Data entries
-- -- --
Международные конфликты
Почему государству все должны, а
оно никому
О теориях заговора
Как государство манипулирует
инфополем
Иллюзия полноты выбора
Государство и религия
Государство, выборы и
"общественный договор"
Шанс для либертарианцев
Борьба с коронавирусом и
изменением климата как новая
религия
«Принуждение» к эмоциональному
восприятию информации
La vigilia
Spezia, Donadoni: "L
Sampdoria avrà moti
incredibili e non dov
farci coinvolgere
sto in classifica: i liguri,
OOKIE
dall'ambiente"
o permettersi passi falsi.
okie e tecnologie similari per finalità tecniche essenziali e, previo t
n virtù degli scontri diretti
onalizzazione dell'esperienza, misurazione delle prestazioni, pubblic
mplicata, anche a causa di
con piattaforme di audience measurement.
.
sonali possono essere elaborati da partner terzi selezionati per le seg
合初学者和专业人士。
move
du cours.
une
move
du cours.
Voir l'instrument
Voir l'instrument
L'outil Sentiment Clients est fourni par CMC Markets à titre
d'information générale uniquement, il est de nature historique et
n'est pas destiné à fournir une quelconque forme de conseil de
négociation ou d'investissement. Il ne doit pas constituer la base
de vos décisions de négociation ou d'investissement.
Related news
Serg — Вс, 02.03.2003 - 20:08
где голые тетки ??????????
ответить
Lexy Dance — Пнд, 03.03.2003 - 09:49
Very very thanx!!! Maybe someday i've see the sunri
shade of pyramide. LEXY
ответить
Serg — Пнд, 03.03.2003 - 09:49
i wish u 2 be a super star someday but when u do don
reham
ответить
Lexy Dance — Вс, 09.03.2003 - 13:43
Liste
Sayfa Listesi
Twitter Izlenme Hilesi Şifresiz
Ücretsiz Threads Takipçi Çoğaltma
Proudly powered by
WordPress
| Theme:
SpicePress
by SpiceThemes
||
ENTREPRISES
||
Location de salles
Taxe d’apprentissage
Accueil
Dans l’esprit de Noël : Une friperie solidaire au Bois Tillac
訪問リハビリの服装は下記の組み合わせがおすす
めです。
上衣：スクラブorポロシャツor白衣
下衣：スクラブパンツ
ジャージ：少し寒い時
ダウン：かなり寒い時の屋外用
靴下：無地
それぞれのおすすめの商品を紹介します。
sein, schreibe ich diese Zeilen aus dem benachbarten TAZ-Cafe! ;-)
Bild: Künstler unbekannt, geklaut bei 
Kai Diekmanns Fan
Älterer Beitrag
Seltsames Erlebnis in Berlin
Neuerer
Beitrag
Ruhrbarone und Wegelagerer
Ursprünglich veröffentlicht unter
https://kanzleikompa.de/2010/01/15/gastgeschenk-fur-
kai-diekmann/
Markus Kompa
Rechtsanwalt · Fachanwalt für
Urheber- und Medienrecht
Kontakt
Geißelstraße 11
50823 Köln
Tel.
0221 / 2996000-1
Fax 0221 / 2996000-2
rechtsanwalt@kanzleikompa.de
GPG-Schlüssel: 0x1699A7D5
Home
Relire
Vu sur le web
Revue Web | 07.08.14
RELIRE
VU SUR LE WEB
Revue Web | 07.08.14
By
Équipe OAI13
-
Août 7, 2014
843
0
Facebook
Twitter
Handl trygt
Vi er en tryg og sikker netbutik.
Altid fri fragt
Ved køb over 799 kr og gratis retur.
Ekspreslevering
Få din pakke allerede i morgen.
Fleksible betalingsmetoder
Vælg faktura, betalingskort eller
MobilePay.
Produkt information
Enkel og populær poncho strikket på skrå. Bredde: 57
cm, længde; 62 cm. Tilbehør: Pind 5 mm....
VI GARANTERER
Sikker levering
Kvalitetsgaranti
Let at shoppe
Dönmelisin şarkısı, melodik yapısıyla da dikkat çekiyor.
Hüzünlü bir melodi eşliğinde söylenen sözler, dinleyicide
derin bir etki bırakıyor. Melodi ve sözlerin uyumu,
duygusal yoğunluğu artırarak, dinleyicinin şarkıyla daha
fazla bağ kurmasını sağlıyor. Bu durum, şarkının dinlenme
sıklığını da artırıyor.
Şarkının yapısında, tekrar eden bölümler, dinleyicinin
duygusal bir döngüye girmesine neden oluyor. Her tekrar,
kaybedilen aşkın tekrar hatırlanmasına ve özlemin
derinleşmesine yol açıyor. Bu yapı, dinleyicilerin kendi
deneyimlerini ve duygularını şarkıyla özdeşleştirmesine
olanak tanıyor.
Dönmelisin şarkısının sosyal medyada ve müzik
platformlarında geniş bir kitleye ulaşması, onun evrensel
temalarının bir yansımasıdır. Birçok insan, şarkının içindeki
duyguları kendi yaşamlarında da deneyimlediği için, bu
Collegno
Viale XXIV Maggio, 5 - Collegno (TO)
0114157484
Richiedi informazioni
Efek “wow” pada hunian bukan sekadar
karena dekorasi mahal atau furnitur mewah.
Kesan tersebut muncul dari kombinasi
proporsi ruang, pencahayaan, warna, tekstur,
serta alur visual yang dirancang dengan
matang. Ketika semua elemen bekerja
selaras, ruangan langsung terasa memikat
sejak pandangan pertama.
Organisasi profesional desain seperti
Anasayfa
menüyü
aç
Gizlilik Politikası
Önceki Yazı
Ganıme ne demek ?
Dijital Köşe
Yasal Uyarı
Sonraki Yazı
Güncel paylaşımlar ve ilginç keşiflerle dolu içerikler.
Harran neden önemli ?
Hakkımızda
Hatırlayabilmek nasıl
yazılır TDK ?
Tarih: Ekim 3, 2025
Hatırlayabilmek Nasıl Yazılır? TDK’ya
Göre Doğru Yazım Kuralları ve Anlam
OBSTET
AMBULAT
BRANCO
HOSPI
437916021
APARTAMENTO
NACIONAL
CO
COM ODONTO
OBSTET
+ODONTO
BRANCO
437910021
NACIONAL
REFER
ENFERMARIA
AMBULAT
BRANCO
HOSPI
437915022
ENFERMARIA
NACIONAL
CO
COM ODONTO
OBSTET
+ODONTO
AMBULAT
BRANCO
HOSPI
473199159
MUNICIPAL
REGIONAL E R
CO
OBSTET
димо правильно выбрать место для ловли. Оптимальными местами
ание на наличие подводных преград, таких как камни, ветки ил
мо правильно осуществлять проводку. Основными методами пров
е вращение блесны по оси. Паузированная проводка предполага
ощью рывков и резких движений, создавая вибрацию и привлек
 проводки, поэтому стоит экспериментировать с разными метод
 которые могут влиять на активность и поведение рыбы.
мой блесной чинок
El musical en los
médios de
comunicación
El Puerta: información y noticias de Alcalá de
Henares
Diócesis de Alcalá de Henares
-- -- --
= What to produce =
Working from the records above, write out verbatim only the lines from the line containing "Geißelstraße 11" through the line containing "Ved køb over 799 kr og gratis retur.".

= Completed task =
Geißelstraße 11
50823 Köln
Tel.
0221 / 2996000-1
Fax 0221 / 2996000-2
rechtsanwalt@kanzleikompa.de
GPG-Schlüssel: 0x1699A7D5
Home
Relire
Vu sur le web
Revue Web | 07.08.14
RELIRE
VU SUR LE WEB
Revue Web | 07.08.14
By
Équipe OAI13
-
Août 7, 2014
843
0
Facebook
Twitter
Handl trygt
Vi er en tryg og sikker netbutik.
Altid fri fragt
Ved køb over 799 kr og gratis retur.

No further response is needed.